Seconde partie du texte de Dawud Salman consacré à la notion de consensus juridique (ijma’). L’auteur, après avoir rappelé la divergence des conceptions relatives au consensus, propose quelques repères au lecteur contemporain pour mieux s’y retrouver.

Quand nous lisons donc des savants qui affirment que « le consensus dit ceci ou cela », cela peut avoir plusieurs sens.

Il est par ailleurs connu aussi que certains savants, utilisaient la notion de consensus, soit par légèreté, soit dans un sens restreint, soit par ignorance, ou encore par partisanisme extrême.

1) Soit il est question de l’avis partagé par tous les savants musulmans reconnus comme étant des « savants », même ceux jugés déviants ou hérétiques par d’autres.

Ce cas est, à notre connaissance, inexistants, sauf si l’on accepte tous les savants « raisonnables » qui s’appuient sur le Texte du Qur’ân et affirment l’existence, puis l’obligation doctrinale et juridique, de la prière ou du jeûne du mois de Ramadan, ou du grand pèlerinage (Hajj), ou de la Zakâh, etc.

2) Soit il faut entendre par là seulement l’avis partagé par tous les grands savants, seulement sur certaines questions précises qui concernent les fondements doctrinaux, éthiques et juridiques de l’Islam.

Là aussi, à part quelques points au maximum, nous ne connaissons pas d’autres consensus possibles, sachant que sur toutes les subtilités de la doctrine, des rites, des questions juridiques et de la politique, les divergences ont émergé à partir des disciples des sahaba de façon importante.

3) Soit il faut comprendre que c’est l’avis partagé par tous les savants réputés fiables (pieux, honnêtes et compétents) à l’époque du savant qui avance le « consensus » sur une question donnée.

4) Il peut s’agir aussi de l’avis retenu par la plupart des savants connus, d’une école juridique ou théologique particulière.

5) Parfois, tout simplement, il s’agit d’un avis personnel qu’un savant aimerait imposer en invoquant un argument d’autorité pour justifier son opinion. Cela s’est produit à de multiples reprises dans l’histoire du monde musulman.

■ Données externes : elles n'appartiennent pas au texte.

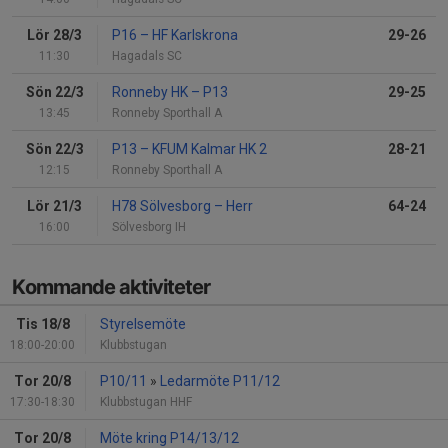
Lör 28/3
P16
–
HF Karlskrona
29-26
11:30
Hagadals SC
Sön 22/3
Ronneby HK
–
P13
29-25
13:45
Ronneby Sporthall A
Sön 22/3
P13
–
KFUM Kalmar HK 2
28-21
12:15
Ronneby Sporthall A
Lör 21/3
H78 Sölvesborg
–
Herr
64-24
16:00
Sölvesborg IH
Kommande aktiviteter
Tis 18/8
Styrelsemöte
18:00-20:00
Klubbstugan
Tor 20/8
P10/11
»
Ledarmöte P11/12
17:30-18:30
Klubbstugan HHF
Tor 20/8
Möte kring P14/13/12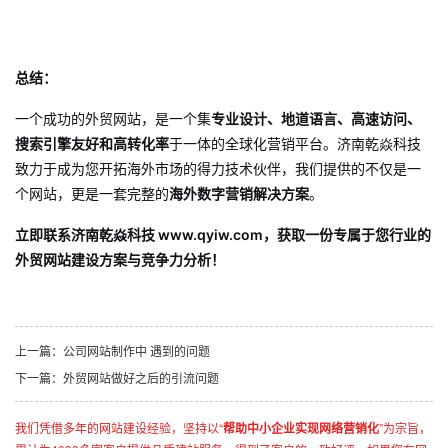
总结：
一个成功的外贸网站，是一个集
专业设计、地道语言、高速访问、
搜索引擎友好和高转化率
于一体的全球化营销平台。济南乾焱科技
致力于成为您开拓海外市场的得力技术伙伴，我们提供的不仅是一
个网站，更是一套完整的
海外数字营销解决方案
。
立即联系济南乾焱科技 www.qyiw.com，获取一份专属于您行业的
外贸网站建设方案与竞争力分析！
上一篇：
公司网站制作中 遇到的问题
下一篇：
外贸网站做好之后的引流问题
我们凭借多年的网站建设经验，坚持以“
帮助中小企业实现网络营销化
”为宗旨，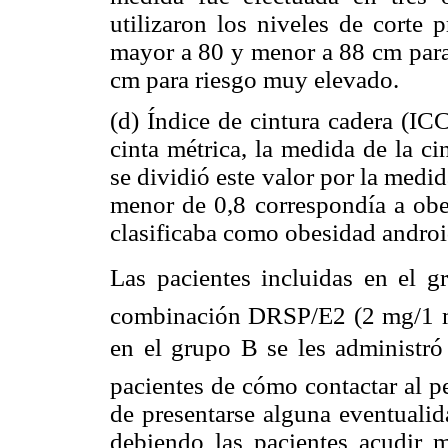
utilizaron los niveles de corte 
mayor a 80 y menor a 88 cm para 
cm para riesgo muy elevado.
(d) Índice de cintura cadera (IC
cinta métrica, la medida de la ci
se dividió este valor por la medid
menor de 0,8 correspondía a obe
clasificaba como obesidad androi
Las pacientes incluidas en el gr
combinación DRSP/E2 (2 mg/1 mg
en el grupo B se les administr
pacientes de cómo contactar al pe
de presentarse alguna eventualid
debiendo las pacientes acudir 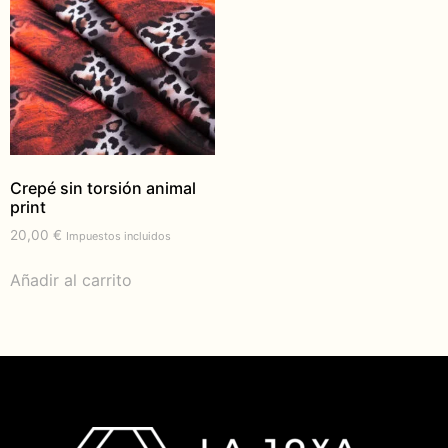
Crepé sin torsión animal
print
20,00
€
Impuestos incluidos
Añadir al carrito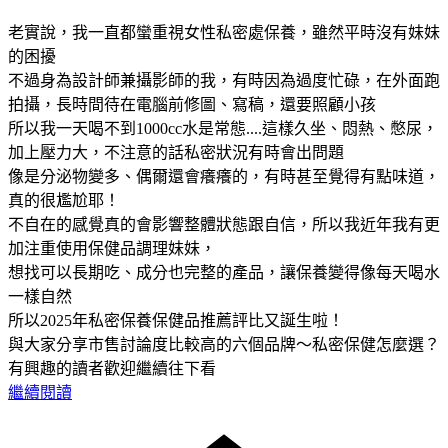
老實說，我一直都蠻重視女性私密處保養，雖然平時沒有妹妹
的困擾
不過身為設計師兼攝影師的我，有時因為過度忙碌，在外面跑
拍攝，長時間待在電腦前修圖、寫稿，還要照顧小孩
所以我一天喝不到1000cc水是常態....這樣久坐、悶熱、憋尿，
加上壓力大，不注意的話私密狀況有時會出問題
像是分泌物變多、偶爾還會癢癢的，有時甚至覺得有點味道，
真的很尷尬耶！
不自在的感覺真的會影響整體狀態跟自信，所以我近年我有更
加注重使用保健品調理妹妹，
想找可以長期吃、成分也完整的產品，讓保養變得像每天喝水
一樣自然
所以2025年私密保養保健品推薦評比又誕生啦！
與大家分享市售討論度比較高的六個品牌～私密保健怎麼選？
有興趣的讀者歡迎繼續往下看
繼續閱讀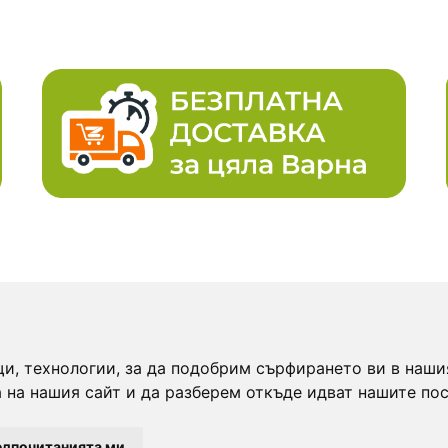
КАРТА НА САЙТА:
и, технологии, за да подобрим сърфирането ви в наши
bg е мястото, където
Начало
Н
 на нашия сайт и да разберем откъде идват нашите пос
а намерите прясна
Категории
Сп
вена храна
Брошура
Ус
едпочитанията ми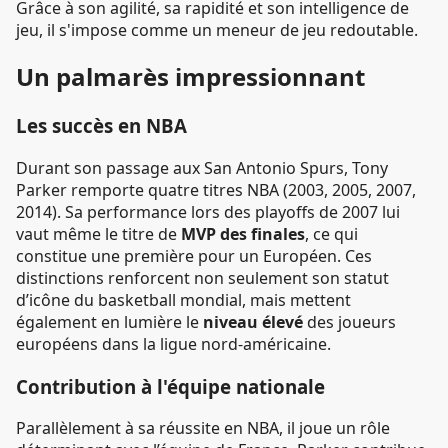
Grâce à son agilité, sa rapidité et son intelligence de
jeu, il s'impose comme un meneur de jeu redoutable.
Un palmarès impressionnant
Les succès en NBA
Durant son passage aux San Antonio Spurs, Tony
Parker remporte quatre titres NBA (2003, 2005, 2007,
2014). Sa performance lors des playoffs de 2007 lui
vaut même le titre de
MVP des finales
, ce qui
constitue une première pour un Européen. Ces
distinctions renforcent non seulement son statut
d’icône du basketball mondial, mais mettent
également en lumière le
niveau élevé
des joueurs
européens dans la ligue nord-américaine.
Contribution à l'équipe nationale
Parallèlement à sa réussite en NBA, il joue un rôle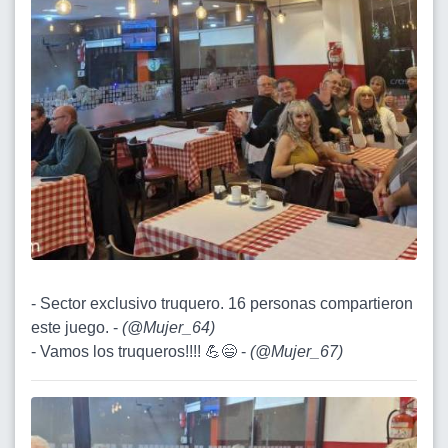
- Sector exclusivo truquero. 16 personas compartieron
este juego. -
(
@Mujer_64
)
- Vamos los truqueros!!!! 💪😄 -
(
@Mujer_67
)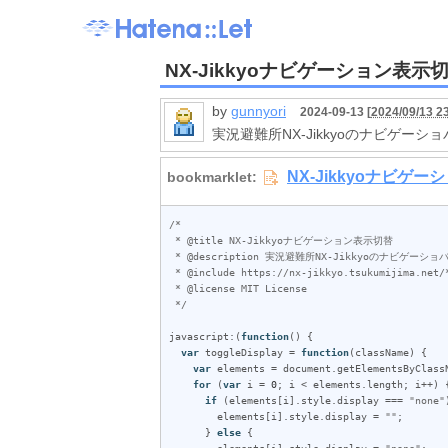
NX-Jikkyoナビゲーション表示
by
gunnyori
2024-09-13 [
2024/09/13 2
実況避難所NX-Jikkyoのナビゲ
/*

 * @title NX-Jikkyoナビゲーション表示切替

 * @description 実況避難所NX-Jikkyoのナビゲーショバーとチャンネル切替ボタンの表示/非表示を切り替えます

 * @include https://nx-jikkyo.tsukumijima.net/*

 * @license MIT License

 */
javascript
:(
function
() {

var
toggleDisplay
 = 
function
(
className
) {

var
elements
 = 
document
.
getElementsByClass
for
 (
var
i
 = 
0
; 
i
 < 
elements
.
length
; 
i
++) {
if
 (
elements
[
i
].
style
.
display
 === 
"none"
elements
[
i
].
style
.
display
 = 
""
;

      } 
else
 {

elements
[
i
].
style
.
display
 = 
"none"
;
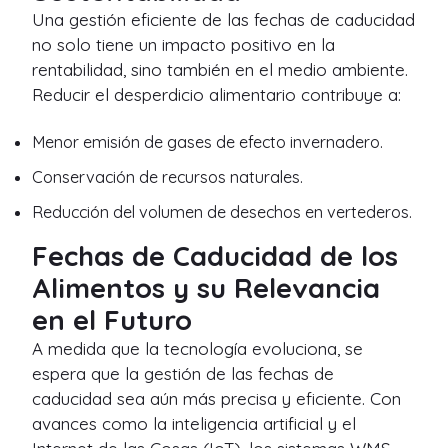
Una gestión eficiente de las fechas de caducidad
no solo tiene un impacto positivo en la
rentabilidad, sino también en el medio ambiente.
Reducir el desperdicio alimentario contribuye a:
Menor emisión de gases de efecto invernadero.
Conservación de recursos naturales.
Reducción del volumen de desechos en vertederos.
Fechas de Caducidad de los
Alimentos y su Relevancia
en el Futuro
A medida que la tecnología evoluciona, se
espera que la gestión de las fechas de
caducidad sea aún más precisa y eficiente. Con
avances como la inteligencia artificial y el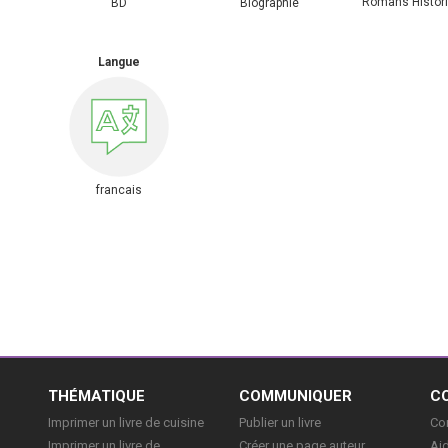
Romans Histor
BD
Biographie
Langue
francais
E
THÉMATIQUE
COMMUNIQUER
C
Imprimer un livre de cuisine
Publier un livre
Con
Imprimer un livre de
Créer une page auteur
Aid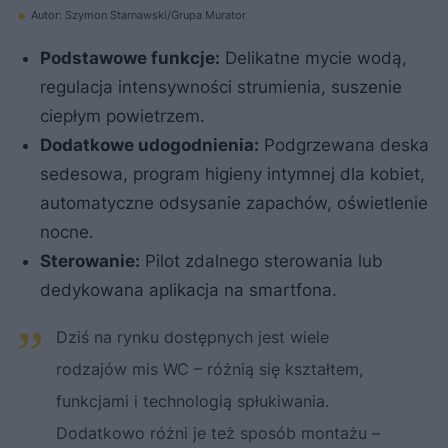
Autor: Szymon Starnawski/Grupa Murator
Podstawowe funkcje:
Delikatne mycie wodą,
regulacja intensywności strumienia, suszenie
ciepłym powietrzem.
Dodatkowe udogodnienia:
Podgrzewana deska
sedesowa, program higieny intymnej dla kobiet,
automatyczne odsysanie zapachów, oświetlenie
nocne.
Sterowanie:
Pilot zdalnego sterowania lub
dedykowana aplikacja na smartfona.
Dziś na rynku dostępnych jest wiele
rodzajów mis WC – różnią się kształtem,
funkcjami i technologią spłukiwania.
Dodatkowo różni je też sposób montażu –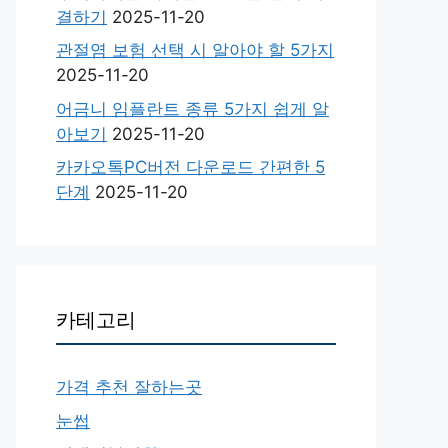
결하기
2025-11-20
관절염 보험 선택 시 알아야 할 5가지
2025-11-20
어금니 임플란트 종류 5가지 쉽게 알
아보기
2025-11-20
카카오톡PC버전 다운로드 간편한 5
단계
2025-11-20
카테고리
가격 추천 잘하는곳
눈썹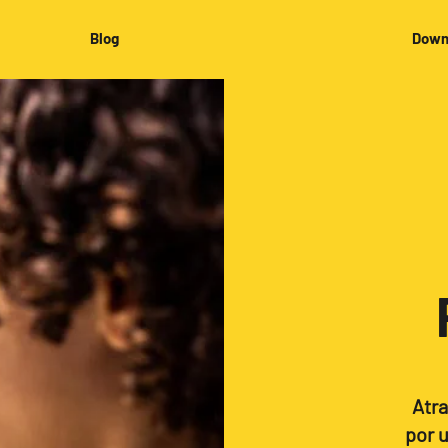
Blog
Down
Atra
por 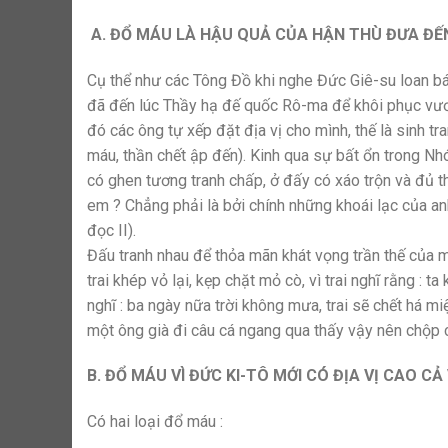
A. ĐỔ MÁU LÀ HẬU QUẢ CỦA HẬN THÙ ĐƯA ĐẾN
Cụ thể như các Tông Đồ khi nghe Đức Giê-su loan báo
đã đến lúc Thầy hạ đế quốc Rô-ma để khôi phục vươn
đó các ông tự xếp đặt địa vị cho mình, thế là sinh t
máu, thần chết ập đến). Kinh qua sự bất ổn trong Nhó
có ghen tương tranh chấp, ở đấy có xáo trộn và đủ th
em ? Chẳng phải là bởi chính những khoái lạc của an
đọc II).
Đấu tranh nhau để thỏa mãn khát vọng trần thế của mỗ
trai khép vỏ lại, kẹp chặt mỏ cò, vì trai nghĩ rằng : 
nghĩ : ba ngày nữa trời không mưa, trai sẽ chết há mi
một ông già đi câu cá ngang qua thấy vậy nên chộp c
B. ĐỔ MÁU VÌ ĐỨC KI-TÔ MỚI CÓ ĐỊA VỊ CAO C
Có hai loại đổ máu :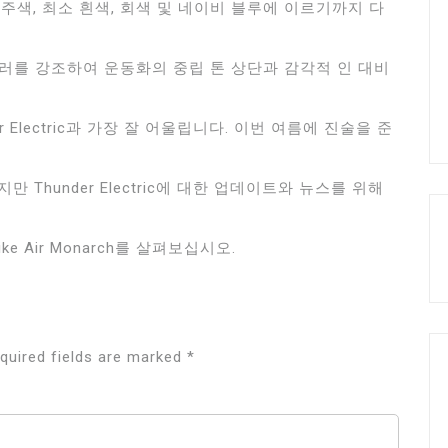
자주색, 최소 흰색, 회색 및 네이비 블루에 이르기까지 다
ric의 팝 컬러를 강조하여 운동화의 중립 톤 상단과 감각적 인 대비
 Electric과 가장 잘 어울립니다. 이번 여름에 진술을 준
 Thunder Electric에 대한 업데이트와 뉴스를 위해
 Air Monarch를 살펴보십시오.
quired fields are marked
*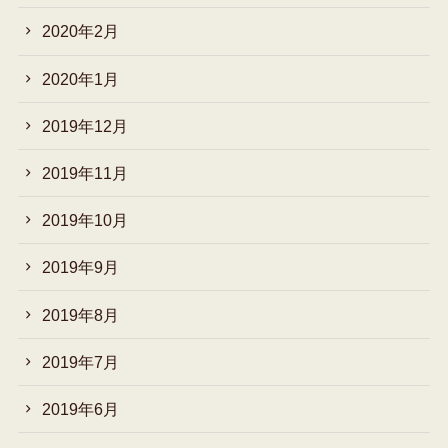
2020年2月
2020年1月
2019年12月
2019年11月
2019年10月
2019年9月
2019年8月
2019年7月
2019年6月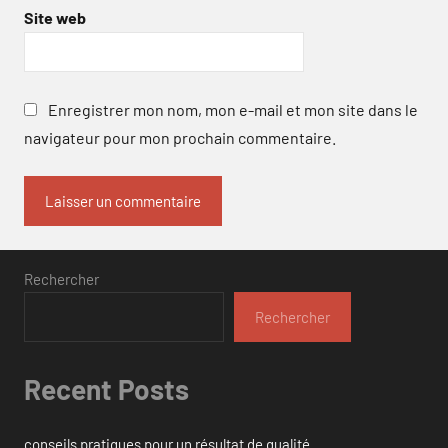
Site web
Enregistrer mon nom, mon e-mail et mon site dans le
navigateur pour mon prochain commentaire.
Rechercher
Rechercher
Recent Posts
conseils pratiques pour un résultat de qualité.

Mosquée de Süleymaniye à Istanbul.

Dans les différents traités de ‘aqida ou de fiqh, la méfiance est donc la règle générale, lorsque l’on voit un savant évoqué le « consensus », surtout qu’en raison d’un esprit partisan et de querelles parfois véhémentes, beaucoup exagéraient dans leurs surenchères doctrinales ou politiques, au point d’exclure de l’Islam, du sunnisme (ahl al sunnah), du shiisme (pour les querelles intra-shiites), du mu’tazilisme et autres.

On voit ainsi des savants issus des différentes écoles, dont certaines qui se réfutaient mutuellement, invoqués le consensus, pour contrer le « consensus » avancé par l’autre école.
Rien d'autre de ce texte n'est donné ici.